Leaving GitHub here would mean moving documentation, project management, and lessons learnt to another tool. Needless to say: This would be a non-trivial task. We saw the implications when Open Source projects – Django, for example – did it the other way around and went GitHub all-in.
That said, I am not trying to make the point that using GitHub is never to be replaced for Open Source projects. I’m not even trying to say that it shouldn’t.
But: So far, even when considering the recent discussion about GitHub Copilot, I think Microsoft is doing an excellent job for the Open Source community, not only, but most remarkably, by providing a good product – GitHub – to that community – so far. Microsoft is a profit-oriented company, so its strategy could change “in our sole discretion” at any time, probably even without prior notice. And those who do things with their computer a bit longer might remember that Microsoft, in particular, has certainly not ever been that saviour of the Open Source community it now wants to be perceived as.
We should value that as long as they do a good job for the community and probably use GitHub to connect. This is a good thing.
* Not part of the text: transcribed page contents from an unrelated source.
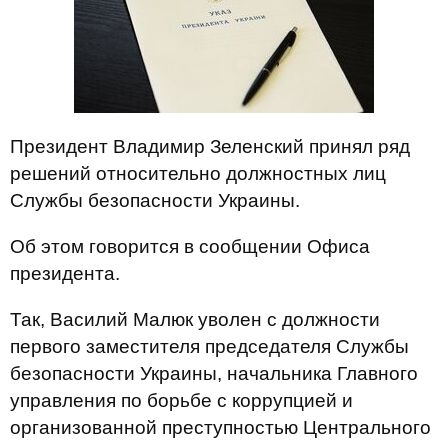
Президент Владимир Зеленский принял ряд
решений относительно должностных лиц
Службы безопасности Украины.
Об этом говорится в сообщении Офиса
президента.
Так, Василий Малюк уволен с должности
первого заместителя председателя Службы
безопасности Украины, начальника Главного
управления по борьбе с коррупцией и
организованной преступностью Центрального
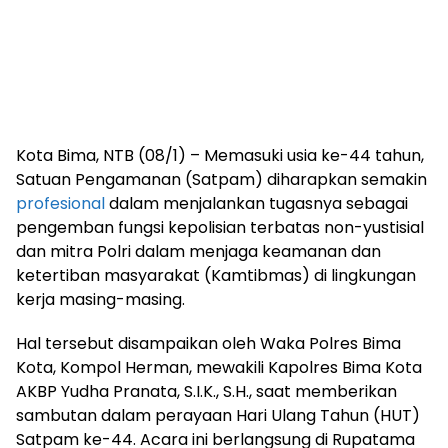
Kota Bima, NTB (08/1) – Memasuki usia ke-44 tahun,
Satuan Pengamanan (Satpam) diharapkan semakin
profesional
dalam menjalankan tugasnya sebagai
pengemban fungsi kepolisian terbatas non-yustisial
dan mitra Polri dalam menjaga keamanan dan
ketertiban masyarakat (Kamtibmas) di lingkungan
kerja masing-masing.
Hal tersebut disampaikan oleh Waka Polres Bima
Kota, Kompol Herman, mewakili Kapolres Bima Kota
AKBP Yudha Pranata, S.I.K., S.H., saat memberikan
sambutan dalam perayaan Hari Ulang Tahun (HUT)
Satpam ke-44. Acara ini berlangsung di Rupatama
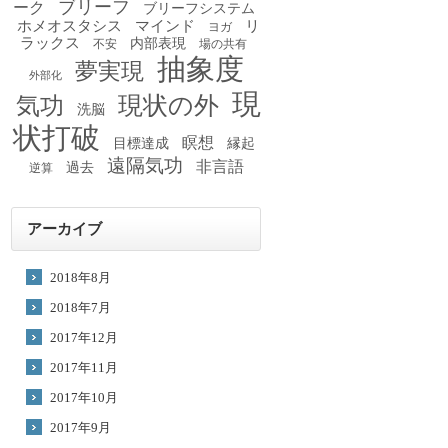
ブリーフ
ーク
ブリーフシステム
ホメオスタシス
マインド
リ
ヨガ
ラックス
内部表現
不安
場の共有
抽象度
夢実現
外部化
現
現状の外
気功
洗脳
状打破
瞑想
目標達成
縁起
遠隔気功
非言語
過去
逆算
アーカイブ
2018年8月
2018年7月
2017年12月
2017年11月
2017年10月
2017年9月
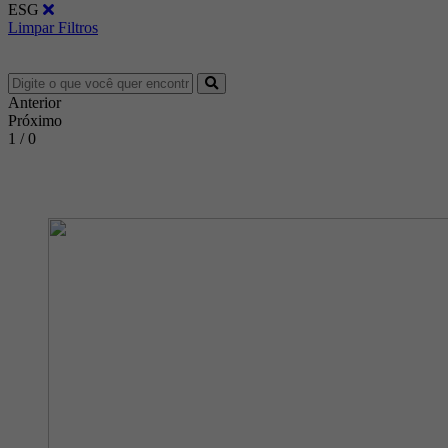
ESG
Limpar Filtros
Anterior
Próximo
1 / 0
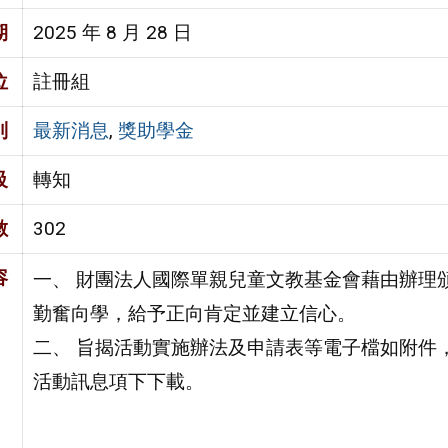
期
2025 年 8 月 28 日
位
註冊組
別
最新消息
,
獎助學金
級
轉知
數
302
容
一、 財團法人國際單親兒童文教基金會藉由辦理
勤奮向學，給予正向肯定並建立信心。
二、 旨揭活動實施辦法及申請表等電子檔如附件，請逕至
活動訊息項下下載。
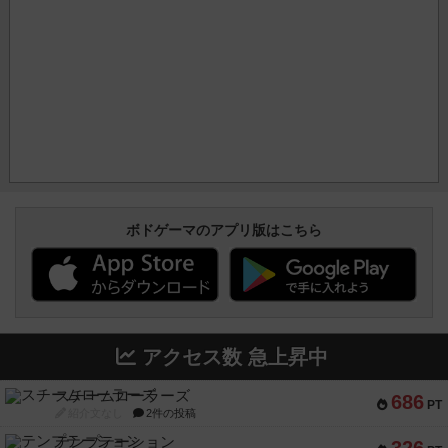
ボドゲーマのアプリ版はこちら
アクセス数 急上昇中
スチームローラーズ
686
PT
紹介文なし
2件の投稿
テンプテーション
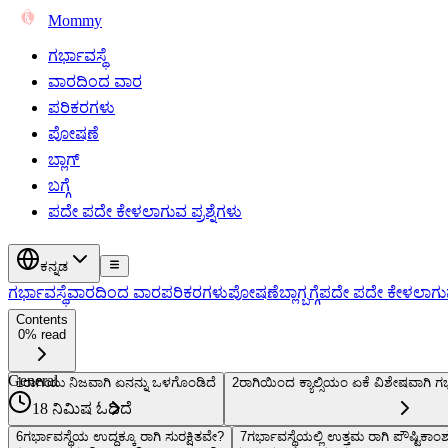
Mommy
ಗರ್ಭಾವಸ್ಥೆ
ವಾರದಿಂದ ವಾರ
ಪರಿಕರಗಳು
ಪೋಷಣೆ
ಬ್ಲಾಗ್
ಬಗ್ಗೆ
ಪದೇ ಪದೇ ಕೇಳಲಾಗುವ ಪ್ರಶ್ನೆಗಳು
ಕನ್ನಡ
ಗರ್ಭಾವಸ್ಥೆ
ವಾರದಿಂದ ವಾರ
ಪರಿಕರಗಳು
ಪೋಷಣೆ
ಬ್ಲಾಗ್
ಬಗ್ಗೆ
ಪದೇ ಪದೇ ಕೇಳಲಾಗುವ 
Contents
0% read
General
1
ರಾಗಿಯು ನಿಜವಾಗಿ ಏನನ್ನು ಒಳಗೊಂಡಿದೆ
2
ರಾಗಿಯಿಂದ ಕ್ಯಾಲ್ಸಿಯಂ ಏಕೆ ವಿಶೇಷವಾಗಿ ಗರ್
18 ನಿಮಿಷ ಓದಿದೆ
6
ಗರ್ಭಾವಸ್ಥೆಯ ಉದ್ದಕ್ಕೂ ರಾಗಿ ಸುರಕ್ಷಿತವೇ?
7
ಗರ್ಭಾವಸ್ಥೆಯಲ್ಲಿ ಉತ್ತಮ ರಾಗಿ ಪೌಷ್ಟಿಕಾಂ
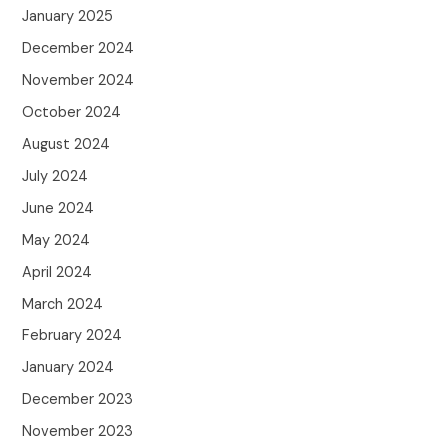
January 2025
December 2024
November 2024
October 2024
August 2024
July 2024
June 2024
May 2024
April 2024
March 2024
February 2024
January 2024
December 2023
November 2023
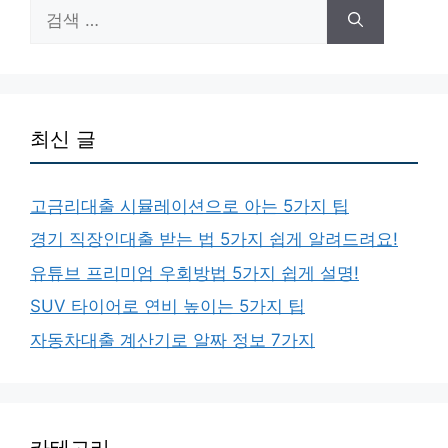
검
색:
최신 글
고금리대출 시뮬레이션으로 아는 5가지 팁
경기 직장인대출 받는 법 5가지 쉽게 알려드려요!
유튜브 프리미엄 우회방법 5가지 쉽게 설명!
SUV 타이어로 연비 높이는 5가지 팁
자동차대출 계산기로 알짜 정보 7가지
카테고리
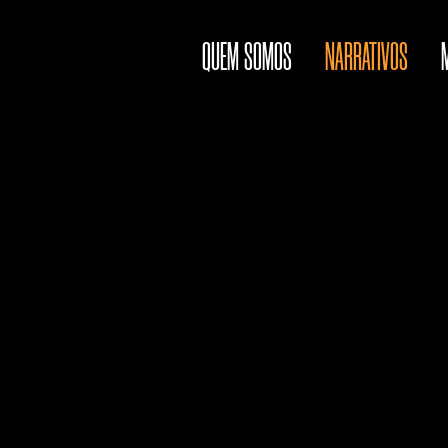
QUEM SOMOS
NARRATIVOS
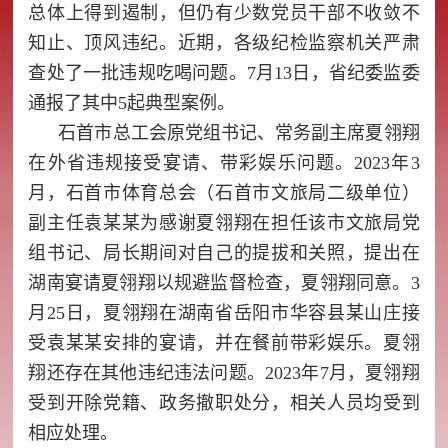
总体上得到遏制，但仍有少数党员干部不收敛不
知止、顶风违纪。近期，各级纪检监察机关严肃
查处了一批违规吃喝问题。7月13日，省纪委监委
通报了其中5起典型案例。
石首市总工会原党组书记、常务副主席夏翎翔
在外省违规接受宴请、带彩娱乐问题。2023年3
月，石首市体育总会（石首市文旅局二级单位）
副主任袁某某为感谢夏翎翔在担任该市文旅局党
组书记、局长期间对自己的提拔和关照，提出在
湖南宴请夏翎翔以规避监督检查，夏翎翔同意。3
月25日，夏翎翔在湖南省岳阳市华容县某山庄接
受袁某某安排的宴请，并在餐前带彩娱乐。夏翎
翔还存在其他违纪违法问题。2023年7月，夏翎翔
受到开除党籍、政务撤职处分，相关人员均受到
相应处理。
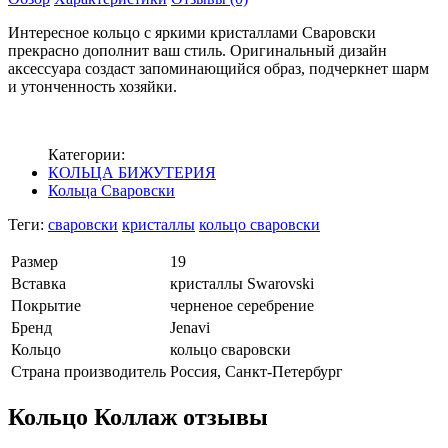
Интересное кольцо с яркими кристаллами Сваровски
прекрасно дополнит ваш стиль. Оригинальный дизайн
аксессуара создаст запоминающийся образ, подчеркнет шарм
и утонченность хозяйки.
Категории:
КОЛЬЦА БИЖУТЕРИЯ
Кольца Сваровски
Теги:
сваровски
кристаллы
кольцо сваровски
Размер
19
Вставка
кристаллы Swarovski
Покрытие
черненое серебрение
Бренд
Jenavi
Кольцо
кольцо сваровски
Страна производитель
Россия, Санкт-Петербург
Кольцо Коллаж отзывы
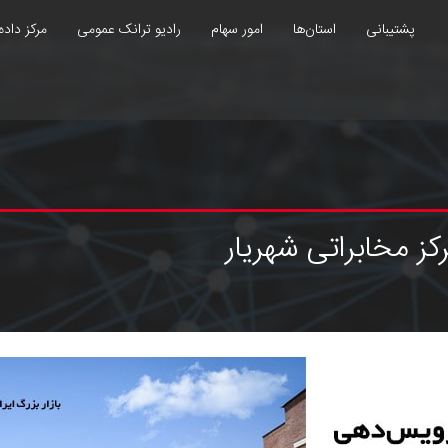
پشتیبانی
استان‌ها
امور سهام
رادیو ترانک عمومی
مرکز داده
 مخابراتی شهریار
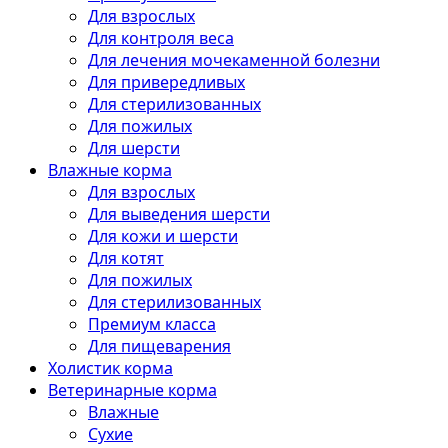
Для взрослых
Для контроля веса
Для лечения мочекаменной болезни
Для привередливых
Для стерилизованных
Для пожилых
Для шерсти
Влажные корма
Для взрослых
Для выведения шерсти
Для кожи и шерсти
Для котят
Для пожилых
Для стерилизованных
Премиум класса
Для пищеварения
Холистик корма
Ветеринарные корма
Влажные
Сухие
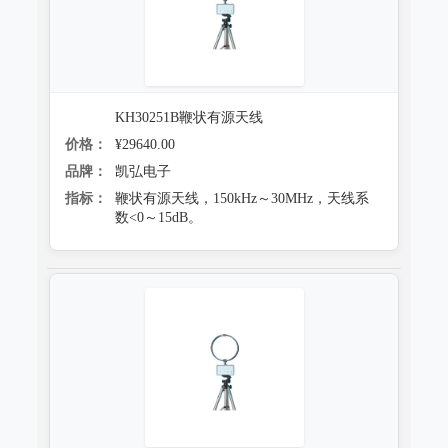
KH30251B鞭状有源天线
价格：
¥29640.00
品牌：
凯弘电子
指标：
鞭状有源天线，150kHz～30MHz，天线系
数<0～15dB。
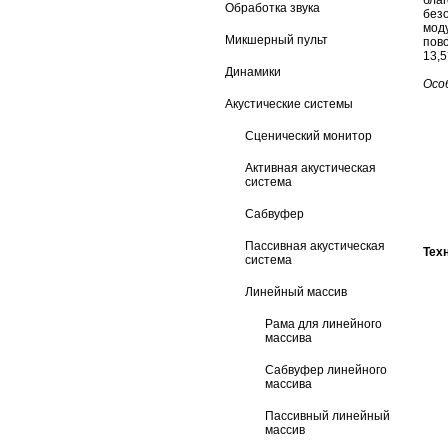
бла
Обработка звука
без
мод
Микшерный пульт
пов
13,5
Динамики
Осо
Акустические системы
Сценический монитор
Активная акустическая
система
Сабвуфер
Пассивная акустическая
Тех
система
Линейный массив
Рама для линейного
массива
Сабвуфер линейного
массива
Пассивный линейный
массив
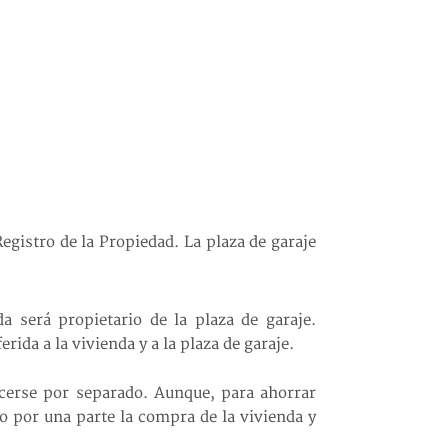
Registro de la Propiedad. La plaza de garaje
a será propietario de la plaza de garaje.
ida a la vivienda y a la plaza de garaje.
acerse por separado. Aunque, para ahorrar
o por una parte la compra de la vivienda y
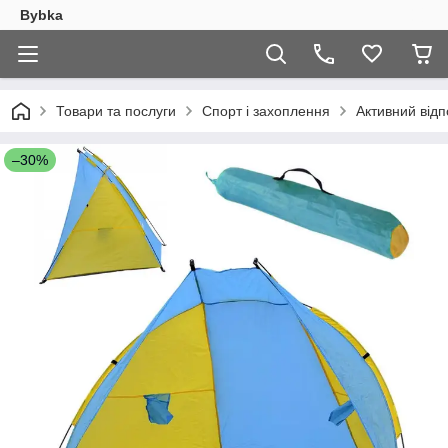
Bybka
Товари та послуги
Спорт і захоплення
Активний відп
–30%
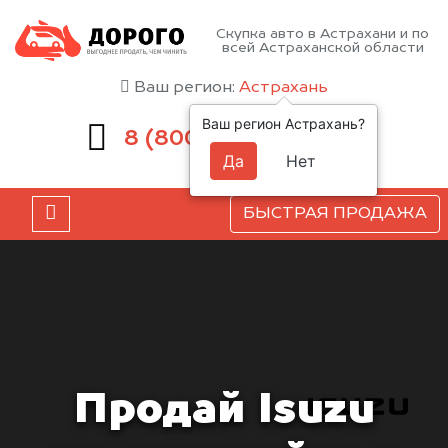
Скупка авто в Астрахани и по
всей Астраханской области
Ваш регион:
Астрахань
Ваш регион Астрахань?
551-81-15
8 (800)
Да
Нет
БЫСТРАЯ ПРОДАЖА
Продай Isuzu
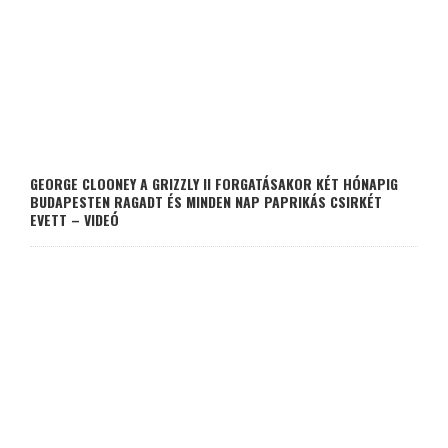
GEORGE CLOONEY A GRIZZLY II FORGATÁSAKOR KÉT HÓNAPIG
BUDAPESTEN RAGADT ÉS MINDEN NAP PAPRIKÁS CSIRKÉT
EVETT – VIDEÓ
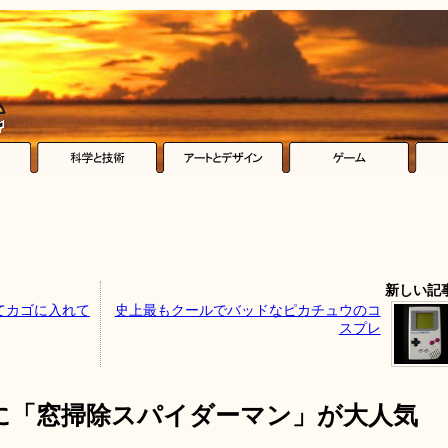
新しい記
てカゴに入れて
史上最もクールでバッドなピカチュウのコ
スプレ
に「窓掃除スパイダーマン」が大人気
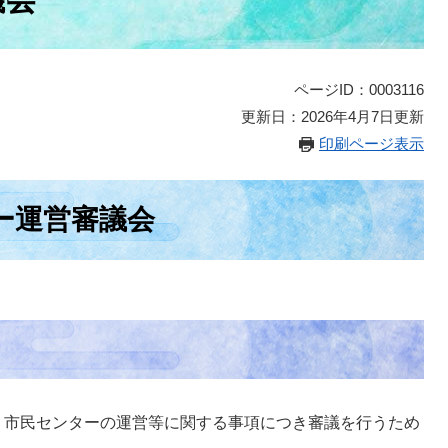
ページID：0003116
更新日：2026年4月7日更新
印刷ページ表示
ー運営審議会
、市民センターの運営等に関する事項につき審議を行うため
Strategically speaking, however, it is probably not the best solution – no matter if an Open Source project or a company – to rely on GitHub for each and every part (Social, Actions, Project Management) at the same time. It is appealing, but we had open-source projects, like Mailman, trac, or Jenkins. Suppose you do a side-by-side comparison with GitHub from today’s perspective. In that case, all of the aforementioned projects look significantly less appealing to most developers. Still, they served us very well for a long time, and they probably were on par with GitHub’s functions when they gradually added these features to their platform. However, these tools haven’t evolved ever since.
I would not accuse GitHub of abusing Open Source code for their CoPilot. In fact, Microsoft (at the moment!) does a good job of supporting the OSS community. Rather than leaving GitHub for that reason, I’d like to see more innovation in Open Source tools and community-owned platforms for community and project management.